_Exercise goal:_
If a line of the data below holds the word "position", list it.

_Data entries:_
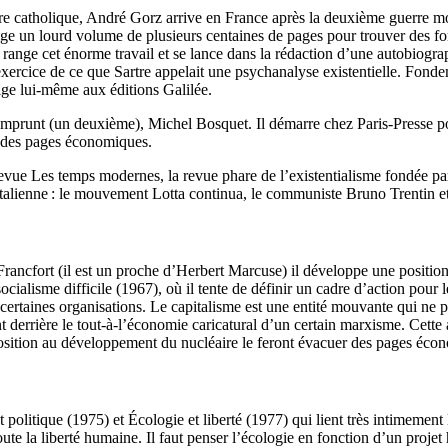
 catholique, André Gorz arrive en France après la deuxième guerre mondi
dige un lourd volume de plusieurs centaines de pages pour trouver des f
l range cet énorme travail et se lance dans la rédaction d’une autobiogr
exercice de ce que Sartre appelait une psychanalyse existentielle. Fondem
rige lui-même aux éditions Galilée.
’emprunt (un deuxième), Michel Bosquet. Il démarre chez Paris-Presse po
é des pages économiques.
revue Les temps modernes, la revue phare de l’existentialisme fondée par
italienne : le mouvement Lotta continua, le communiste Bruno Trentin et l
e Francfort (il est un proche d’Herbert Marcuse) il développe une position d
socialisme difficile (1967), où il tente de définir un cadre d’action pou
 ou certaines organisations. Le capitalisme est une entité mouvante qui 
ssant derrière le tout-à-l’économie caricatural d’un certain marxisme. Cet
position au développement du nucléaire le feront évacuer des pages écon
 politique (1975) et Écologie et liberté (1977) qui lient très intimement
 toute la liberté humaine. Il faut penser l’écologie en fonction d’un proj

_Exercise answer:_
e Francfort (il est un proche d’Herbert Marcuse) il développe une position d
position au développement du nucléaire le feront évacuer des pages écon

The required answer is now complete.